東洋経済オンラインは上場企業で働く非正社員の実態を毎年調査している。今回のランキングでは非正社員比率の高い会社を紹介したい。
有価証券報告書にはいわゆる「非正規社員」が「臨時従業員」として規定され、その数が全従業員数の1割以上を占める場合、年間の平均人数を開示することが義務づけられている。
そこから、上場企業の非正規社員比率を割り出して、上位500社をランキングした。
データは各社の決算期に合わせて、2019年12月期~2020年11月期の有価証券報告書より取得した。非正社員数、従業員数、5年前と比べた非正社員の増減数も併載している。5年前との変化を比較することで、各企業が置かれた状況や人事戦略の一端もわかるだろう
小売業界の企業が上位にランクイン
昨年調査に続き、100円ショップを展開するセリアが96.0%でトップに。おしゃれな店構えと、データに基づいた雑貨の品ぞろえなどにより業績を伸ばしている。店舗拡大に伴って非正社員も増やしてきた。最新の調査で非正社員数は1万人の大台を超えた。

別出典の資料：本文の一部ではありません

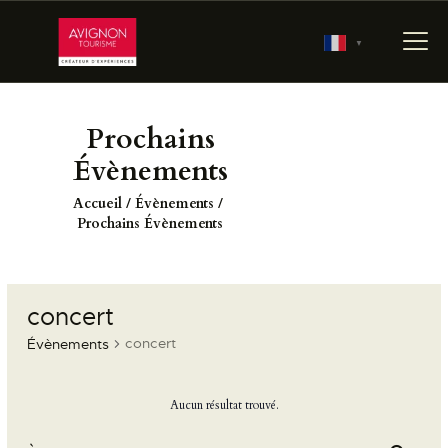
▼
Prochains
ACCUEIL
Évènements
RÉSERVER
Accueil
Évènements
PRÉPARER MA VISITE
Prochains Évènements
700 ANS D’HISTOIRE
LES JARDINS
PONTIFICAUX
concert
LES COULISSES DU
concert
Évènements
PALAIS
AGENDA
Aucun résultat trouvé.
N
o
t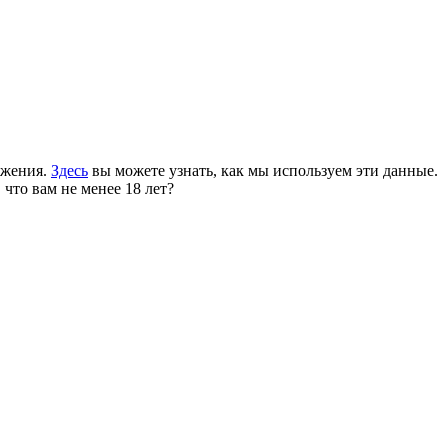
ожения.
Здесь
вы можете узнать, как мы используем эти данные.
 что вам не менее 18 лет?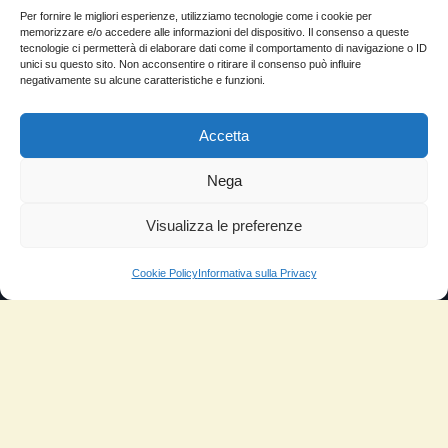
SCOPRI GLI ALTRI VANTAGGI
Per fornire le migliori esperienze, utilizziamo tecnologie come i cookie per
memorizzare e/o accedere alle informazioni del dispositivo. Il consenso a queste
tecnologie ci permetterà di elaborare dati come il comportamento di navigazione o ID
unici su questo sito. Non acconsentire o ritirare il consenso può influire
negativamente su alcune caratteristiche e funzioni.
Accetta
PER AVERE TUTTI I VANTAGGI
DI
Nega
CERAMIC POWER
Visualizza le preferenze
LIQUID
Cookie Policy
Informativa sulla Privacy
ENTRA SUBITO NELLO SHOP
Prendilo direttamente dal
produttore a condizione
vantaggiosa!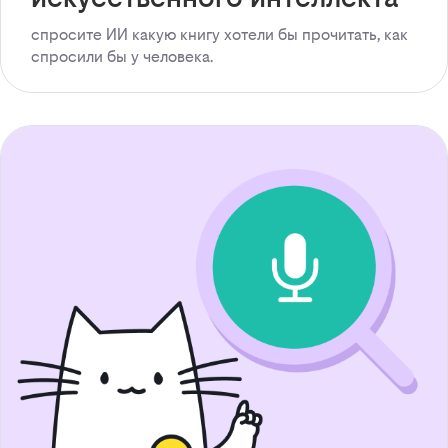
спросите ИИ какую книгу хотели бы прочитать, как
спросили бы у человека.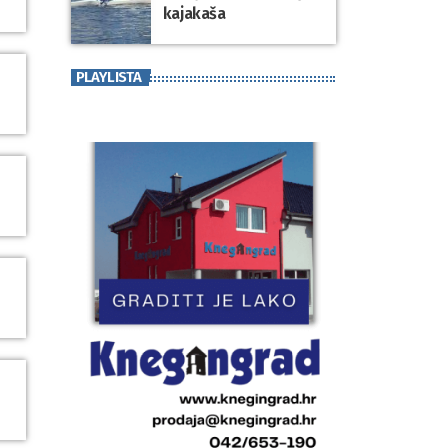
kajakaša
PLAYLISTA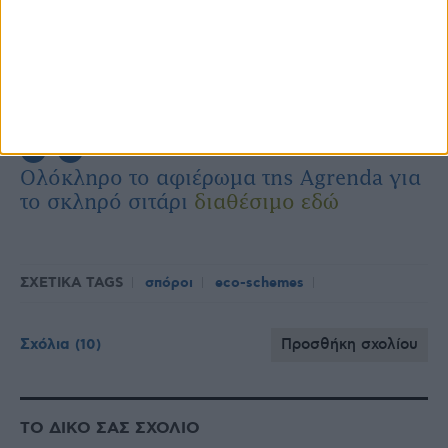
Ολόκληρο το αφιέρωμα της Agrenda για
το σκληρό σιτάρι
διαθέσιμο εδώ
ΣΧΕΤΙΚΑ TAGS
σπόροι
eco-schemes
Σχόλια
Προσθήκη σχολίου
(10)
ΤΟ ΔΙΚΟ ΣΑΣ ΣΧΟΛΙΟ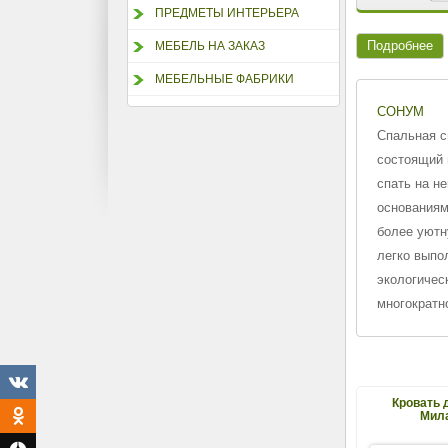
ПРЕДМЕТЫ ИНТЕРЬЕРА
Подробнее
МЕБЕЛЬ НА ЗАКАЗ
МЕБЕЛЬНЫЕ ФАБРИКИ
СОНУМ
Спальная с
состоящий 
спать на н
основаниям
более уютн
легко выпо
экологичес
многократн
Кровать 
Мила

2位も昨年と変わらず、全国で個別学習塾を展開する東京個別指導学院(95.5%)だった。一人当たりの指導に人員が必要になる個別指導塾は、大学生などのアルバイト講師が多く必要となるため、非正社員の多さと直結している。
同じく個別主体の学習塾関連は非正社員比率が高く、リソー教育(19位、非正社員比率87.6%)や城南進学研究社(36位、同85.5%)と、上位に入った。
3位のパレモ・ホールディングスは92.3%となった。婦人衣料品や雑貨専門店を展開する企業で、足元では、新型コロナによる影響も大きく不採算店の退店を進めている。雑貨専門店は300円均一に特化するなど、事業改革のさなかにある。
非正社員比率が90%以上の企業は8社、80%以上は72社だった。一般的な従業員より非正社員の人数が多い会社(非正社員比率50%超)は436社あった。
上位にランクインしているのは、外食・小売業界の企業が多い。新型コロナ感染拡大の深刻化で、営業時短や外出自粛が業績にダメージを与えている。非正社員の給与は時間給の場合が多いので、働く時間の短縮は労働者の収入に直結することが懸念される。
なお、集計時期の関係で、3月期決算会社は新型コロナ以前の集計となっている点には留意が必要だ。